§ **To do**
Please return the lines below verbatim, beginning at the one that has "收费标准 (1048, 13)" and stopping after the one that has "TIJUANA (541, 250)", and add no other lines.

Stored data entries:
################

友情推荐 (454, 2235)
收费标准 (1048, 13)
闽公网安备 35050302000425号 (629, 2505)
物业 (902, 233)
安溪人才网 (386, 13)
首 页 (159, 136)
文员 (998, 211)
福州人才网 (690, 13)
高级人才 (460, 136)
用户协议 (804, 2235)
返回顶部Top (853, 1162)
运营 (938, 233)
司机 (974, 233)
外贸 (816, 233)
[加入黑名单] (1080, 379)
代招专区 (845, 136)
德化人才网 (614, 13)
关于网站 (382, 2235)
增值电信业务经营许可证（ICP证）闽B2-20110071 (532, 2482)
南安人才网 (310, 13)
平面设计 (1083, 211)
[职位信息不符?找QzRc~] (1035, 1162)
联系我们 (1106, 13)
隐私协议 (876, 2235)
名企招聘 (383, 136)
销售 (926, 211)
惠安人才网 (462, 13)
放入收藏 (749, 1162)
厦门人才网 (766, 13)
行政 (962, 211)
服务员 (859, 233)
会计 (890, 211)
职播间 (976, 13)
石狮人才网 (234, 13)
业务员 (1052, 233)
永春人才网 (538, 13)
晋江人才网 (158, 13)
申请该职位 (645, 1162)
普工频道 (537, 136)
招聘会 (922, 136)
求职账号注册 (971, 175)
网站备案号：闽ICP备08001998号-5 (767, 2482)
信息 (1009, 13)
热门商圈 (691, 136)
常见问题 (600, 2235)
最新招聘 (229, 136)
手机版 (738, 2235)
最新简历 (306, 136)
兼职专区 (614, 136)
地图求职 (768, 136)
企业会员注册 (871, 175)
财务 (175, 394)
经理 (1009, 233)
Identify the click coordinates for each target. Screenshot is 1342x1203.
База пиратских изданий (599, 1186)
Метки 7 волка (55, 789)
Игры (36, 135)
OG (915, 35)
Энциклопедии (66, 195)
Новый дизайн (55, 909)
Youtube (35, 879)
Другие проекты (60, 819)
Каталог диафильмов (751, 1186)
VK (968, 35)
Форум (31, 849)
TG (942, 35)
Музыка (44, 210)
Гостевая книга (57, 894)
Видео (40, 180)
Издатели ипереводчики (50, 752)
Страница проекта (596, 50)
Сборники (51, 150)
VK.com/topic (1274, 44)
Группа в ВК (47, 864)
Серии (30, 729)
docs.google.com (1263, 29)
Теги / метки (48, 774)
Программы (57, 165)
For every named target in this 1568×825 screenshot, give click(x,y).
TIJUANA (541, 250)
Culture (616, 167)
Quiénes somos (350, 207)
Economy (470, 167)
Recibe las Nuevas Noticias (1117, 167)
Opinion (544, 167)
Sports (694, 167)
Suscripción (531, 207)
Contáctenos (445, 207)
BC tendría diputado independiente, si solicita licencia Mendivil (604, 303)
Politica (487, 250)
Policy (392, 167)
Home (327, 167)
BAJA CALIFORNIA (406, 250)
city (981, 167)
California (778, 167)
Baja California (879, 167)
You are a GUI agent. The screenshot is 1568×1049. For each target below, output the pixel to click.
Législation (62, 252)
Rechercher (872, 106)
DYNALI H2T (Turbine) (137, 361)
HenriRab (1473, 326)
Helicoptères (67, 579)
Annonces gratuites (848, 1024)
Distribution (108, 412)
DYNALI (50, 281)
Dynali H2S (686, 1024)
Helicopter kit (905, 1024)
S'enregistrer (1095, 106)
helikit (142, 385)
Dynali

################

§ **Exercise result**
收费标准 (1048, 13)
闽公网安备 35050302000425号 (629, 2505)
物业 (902, 233)
安溪人才网 (386, 13)
首 页 (159, 136)
文员 (998, 211)
福州人才网 (690, 13)
高级人才 (460, 136)
用户协议 (804, 2235)
返回顶部Top (853, 1162)
运营 (938, 233)
司机 (974, 233)
外贸 (816, 233)
[加入黑名单] (1080, 379)
代招专区 (845, 136)
德化人才网 (614, 13)
关于网站 (382, 2235)
增值电信业务经营许可证（ICP证）闽B2-20110071 (532, 2482)
南安人才网 (310, 13)
平面设计 (1083, 211)
[职位信息不符?找QzRc~] (1035, 1162)
联系我们 (1106, 13)
隐私协议 (876, 2235)
名企招聘 (383, 136)
销售 (926, 211)
惠安人才网 (462, 13)
放入收藏 (749, 1162)
厦门人才网 (766, 13)
行政 (962, 211)
服务员 (859, 233)
会计 (890, 211)
职播间 (976, 13)
石狮人才网 (234, 13)
业务员 (1052, 233)
永春人才网 (538, 13)
晋江人才网 (158, 13)
申请该职位 (645, 1162)
普工频道 (537, 136)
招聘会 (922, 136)
求职账号注册 (971, 175)
网站备案号：闽ICP备08001998号-5 (767, 2482)
信息 (1009, 13)
热门商圈 (691, 136)
常见问题 (600, 2235)
最新招聘 (229, 136)
手机版 (738, 2235)
最新简历 (306, 136)
兼职专区 (614, 136)
地图求职 (768, 136)
企业会员注册 (871, 175)
财务 (175, 394)
经理 (1009, 233)
Identify the click coordinates for each target. Screenshot is 1342x1203.
База пиратских изданий (599, 1186)
Метки 7 волка (55, 789)
Игры (36, 135)
OG (915, 35)
Энциклопедии (66, 195)
Новый дизайн (55, 909)
Youtube (35, 879)
Другие проекты (60, 819)
Каталог диафильмов (751, 1186)
VK (968, 35)
Форум (31, 849)
TG (942, 35)
Музыка (44, 210)
Гостевая книга (57, 894)
Видео (40, 180)
Издатели ипереводчики (50, 752)
Страница проекта (596, 50)
Сборники (51, 150)
VK.com/topic (1274, 44)
Группа в ВК (47, 864)
Серии (30, 729)
docs.google.com (1263, 29)
Теги / метки (48, 774)
Программы (57, 165)
For every named target in this 1568×825 screenshot, give click(x,y).
TIJUANA (541, 250)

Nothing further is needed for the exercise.